Alors que la COP30 sur le climat s’ouvre, lundi 10 novembre, à Belém au Brésil, une autre « Conférence des parties », moins connue, a pris fin hier à Genève : la COP6 de la Convention de Minamata sur le mercure. Le mercure est considéré comme l’un des dix produits chimiques les plus préoccupants pour la santé publique par l’Organisation mondiale de la Santé. À l’issue d’une semaine de réunion, les pays membres ont pris une vingtaine de décisions. Ils se sont, en particulier, accordés pour mettre fin à l’utilisation des amalgames dentaires au mercure d’ici 2034.
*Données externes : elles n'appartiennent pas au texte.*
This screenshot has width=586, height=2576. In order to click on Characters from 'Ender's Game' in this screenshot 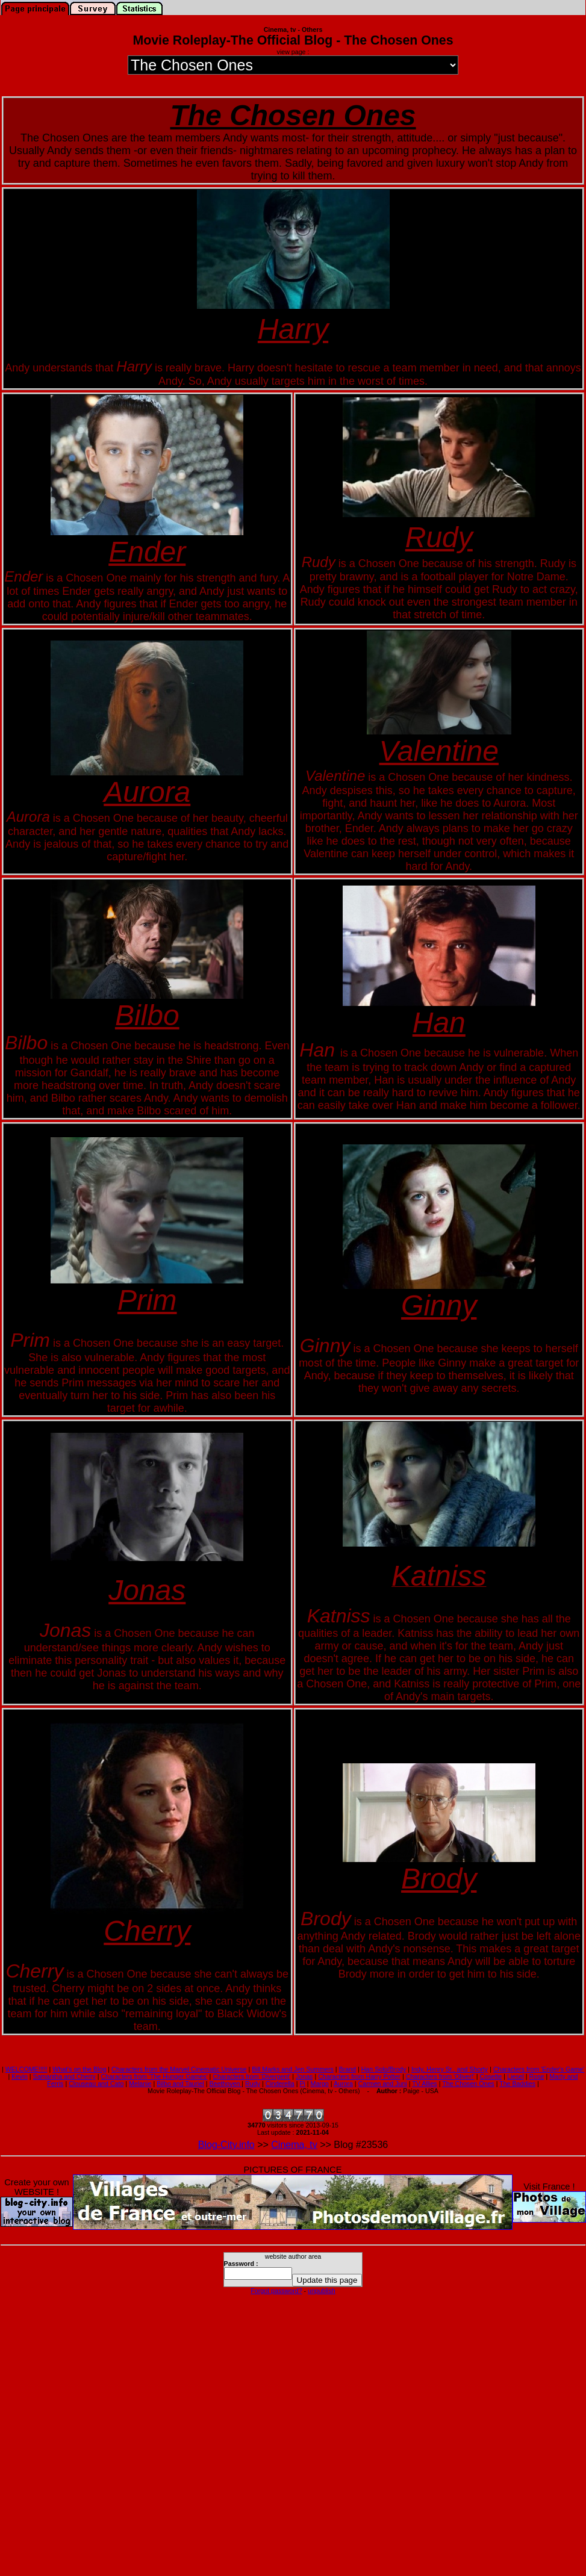 , I will do `click(538, 2069)`.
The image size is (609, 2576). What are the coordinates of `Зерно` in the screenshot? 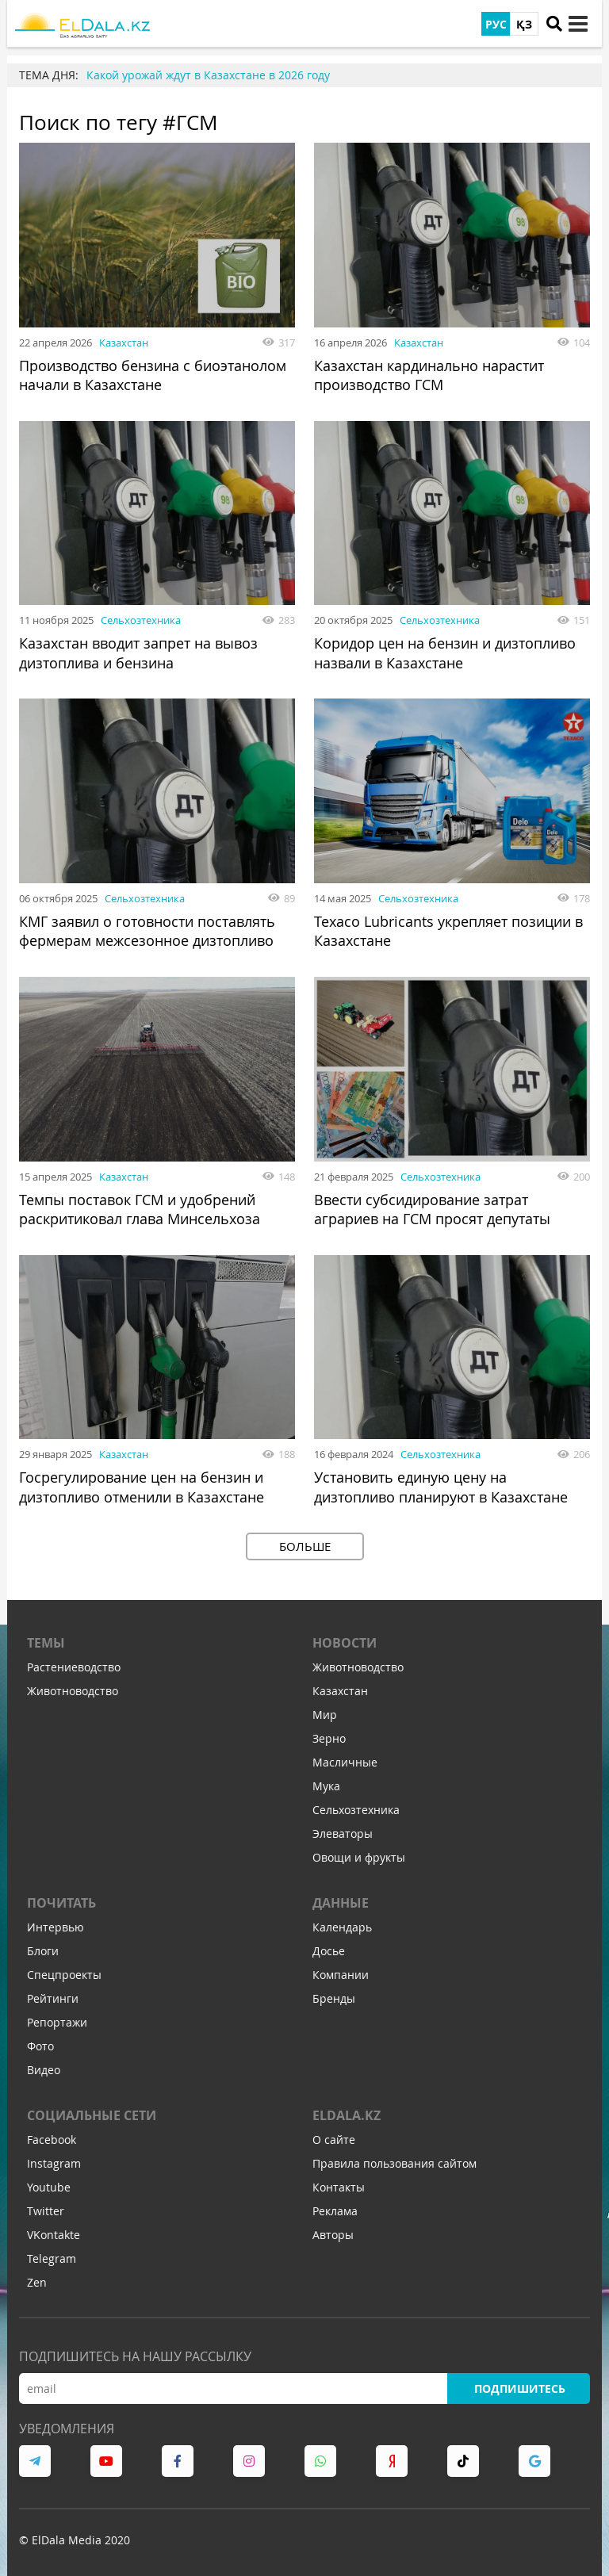 It's located at (329, 1734).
Les amalgames dentaires que l’on appelle couramment « plombages » contiennent en fait plusieurs métaux et en particulier du mercure. Un métal qui peut aussi se répandre dans l’environnement, selon le Guardian, via les crématorium. À son adoption en 2013, la convention de Minamata, prévoyait déjà que les signataires éliminent progressivement les amalgames dentaires au mercure. Ils sont d’ailleurs interdits depuis janvier 2025 dans l’Union européenne (UE), sauf dérogation.

Cela prend du temps

Mais la mise en oeuvre prend du temps. Et à Genève, cette semaine, des amendements ont donc été adoptés pour en finir – partout – avec ce métal à l’horizon 2034. Un bloc de pays africains voulait aller plus loin. Celui-ci demandait une interdiction de la production, de l’importation et de l’exportation des plombages au mercure dès 2030. Trop tôt pour certains pays comme l’Iran, l’Inde ou le Royaume-Uni.
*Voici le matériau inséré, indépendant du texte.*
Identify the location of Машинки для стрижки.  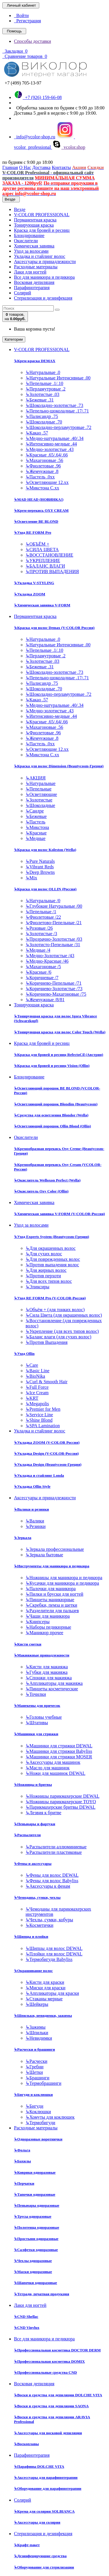 (36, 1734).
Lutter contre le commerce illicite

À la demande des pays africains, les négociateurs ont aussi convenu d’intensifier leurs efforts pour lutter contre le commerce illicite de produits cosmétiques contenant du mercure. Le mercure éclaircit la peau en supprimant la production de mélanine. Mais, ce processus n’est pas permanent. Il est surtout dangereux pour la santé. Quant à la pollution au mercure liée à l’exploitation des mines d’or artisanales, les pays ont reconnu l’importance d’offrir des moyens de subsistances alternatifs.